───── RECORDS SHOWN
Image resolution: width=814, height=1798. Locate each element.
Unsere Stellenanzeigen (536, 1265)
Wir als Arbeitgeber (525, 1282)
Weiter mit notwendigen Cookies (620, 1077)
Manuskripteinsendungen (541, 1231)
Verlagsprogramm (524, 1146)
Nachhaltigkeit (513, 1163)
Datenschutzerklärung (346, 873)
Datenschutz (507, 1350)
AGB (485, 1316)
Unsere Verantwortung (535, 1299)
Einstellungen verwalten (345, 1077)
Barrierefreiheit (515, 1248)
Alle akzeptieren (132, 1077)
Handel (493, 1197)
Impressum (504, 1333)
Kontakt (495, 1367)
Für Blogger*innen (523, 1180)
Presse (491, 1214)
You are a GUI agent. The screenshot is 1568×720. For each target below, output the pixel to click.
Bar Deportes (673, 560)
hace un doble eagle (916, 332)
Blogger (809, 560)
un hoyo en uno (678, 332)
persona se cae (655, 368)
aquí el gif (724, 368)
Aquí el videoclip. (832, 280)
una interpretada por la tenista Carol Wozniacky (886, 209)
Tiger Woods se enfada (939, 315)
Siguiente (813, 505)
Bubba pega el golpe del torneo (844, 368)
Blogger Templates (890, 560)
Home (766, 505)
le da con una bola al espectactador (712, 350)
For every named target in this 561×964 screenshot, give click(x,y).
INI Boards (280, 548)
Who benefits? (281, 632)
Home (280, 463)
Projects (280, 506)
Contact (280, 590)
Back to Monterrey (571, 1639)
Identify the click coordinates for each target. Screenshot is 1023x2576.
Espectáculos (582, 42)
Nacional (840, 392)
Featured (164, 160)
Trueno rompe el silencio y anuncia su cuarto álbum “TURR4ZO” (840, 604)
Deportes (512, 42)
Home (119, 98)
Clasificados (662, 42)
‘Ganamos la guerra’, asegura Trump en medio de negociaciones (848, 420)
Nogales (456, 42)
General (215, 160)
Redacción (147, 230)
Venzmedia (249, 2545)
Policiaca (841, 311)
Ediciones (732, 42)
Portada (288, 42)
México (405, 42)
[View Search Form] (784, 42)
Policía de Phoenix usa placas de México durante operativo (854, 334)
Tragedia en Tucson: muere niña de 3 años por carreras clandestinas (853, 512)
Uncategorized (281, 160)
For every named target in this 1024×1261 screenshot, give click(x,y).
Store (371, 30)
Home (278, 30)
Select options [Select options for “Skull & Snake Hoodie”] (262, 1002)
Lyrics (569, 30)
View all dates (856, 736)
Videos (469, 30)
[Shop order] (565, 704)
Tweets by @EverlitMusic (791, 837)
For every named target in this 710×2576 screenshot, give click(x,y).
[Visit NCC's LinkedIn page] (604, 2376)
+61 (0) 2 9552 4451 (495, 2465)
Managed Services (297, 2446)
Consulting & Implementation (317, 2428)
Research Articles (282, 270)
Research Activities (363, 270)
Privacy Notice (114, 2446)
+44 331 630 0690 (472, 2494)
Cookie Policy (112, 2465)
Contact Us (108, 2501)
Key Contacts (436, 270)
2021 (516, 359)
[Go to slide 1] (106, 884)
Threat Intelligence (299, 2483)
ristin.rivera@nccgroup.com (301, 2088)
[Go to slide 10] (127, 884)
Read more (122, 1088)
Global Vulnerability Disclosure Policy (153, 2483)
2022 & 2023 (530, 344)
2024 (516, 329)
──────────
* ASSIGNED TASK
Give all the entries again exactly; leave none out.

* EXERCISE RESPONSE
Image resolution: width=814, height=1798. Locate each element.
Unsere Stellenanzeigen (536, 1265)
Wir als Arbeitgeber (525, 1282)
Weiter mit notwendigen Cookies (620, 1077)
Manuskripteinsendungen (541, 1231)
Verlagsprogramm (524, 1146)
Nachhaltigkeit (513, 1163)
Datenschutzerklärung (346, 873)
Datenschutz (507, 1350)
AGB (485, 1316)
Unsere Verantwortung (535, 1299)
Einstellungen verwalten (345, 1077)
Barrierefreiheit (515, 1248)
Alle akzeptieren (132, 1077)
Handel (493, 1197)
Impressum (504, 1333)
Kontakt (495, 1367)
Für Blogger*innen (523, 1180)
Presse (491, 1214)
You are a GUI agent. The screenshot is 1568×720. For each target below, output the pixel to click.
Bar Deportes (673, 560)
hace un doble eagle (916, 332)
Blogger (809, 560)
un hoyo en uno (678, 332)
persona se cae (655, 368)
aquí el gif (724, 368)
Aquí el videoclip. (832, 280)
una interpretada por la tenista Carol Wozniacky (886, 209)
Tiger Woods se enfada (939, 315)
Siguiente (813, 505)
Bubba pega el golpe del torneo (844, 368)
Blogger Templates (890, 560)
Home (766, 505)
le da con una bola al espectactador (712, 350)
For every named target in this 561×964 screenshot, give click(x,y).
INI Boards (280, 548)
Who benefits? (281, 632)
Home (280, 463)
Projects (280, 506)
Contact (280, 590)
Back to Monterrey (571, 1639)
Identify the click coordinates for each target. Screenshot is 1023x2576.
Espectáculos (582, 42)
Nacional (840, 392)
Featured (164, 160)
Trueno rompe el silencio y anuncia su cuarto álbum “TURR4ZO” (840, 604)
Deportes (512, 42)
Home (119, 98)
Clasificados (662, 42)
‘Ganamos la guerra’, asegura Trump en medio de negociaciones (848, 420)
Nogales (456, 42)
General (215, 160)
Redacción (147, 230)
Venzmedia (249, 2545)
Policiaca (841, 311)
Ediciones (732, 42)
Portada (288, 42)
México (405, 42)
[View Search Form] (784, 42)
Policía de Phoenix usa placas de México durante operativo (854, 334)
Tragedia en Tucson: muere niña de 3 años por carreras clandestinas (853, 512)
Uncategorized (281, 160)
For every named target in this 1024×1261 screenshot, give click(x,y).
Store (371, 30)
Home (278, 30)
Select options [Select options for “Skull & Snake Hoodie”] (262, 1002)
Lyrics (569, 30)
View all dates (856, 736)
Videos (469, 30)
[Shop order] (565, 704)
Tweets by @EverlitMusic (791, 837)
For every named target in this 710×2576 screenshot, give click(x,y).
[Visit NCC's LinkedIn page] (604, 2376)
+61 (0) 2 9552 4451 (495, 2465)
Managed Services (297, 2446)
Consulting & Implementation (317, 2428)
Research Articles (282, 270)
Research Activities (363, 270)
Privacy Notice (114, 2446)
+44 331 630 0690 (472, 2494)
Cookie Policy (112, 2465)
Contact Us (108, 2501)
Key Contacts (436, 270)
2021 (516, 359)
[Go to slide 1] (106, 884)
Threat Intelligence (299, 2483)
ristin.rivera@nccgroup.com (301, 2088)
[Go to slide 10] (127, 884)
Read more (122, 1088)
Global Vulnerability Disclosure Policy (153, 2483)
2022 & 2023 (530, 344)
2024 (516, 329)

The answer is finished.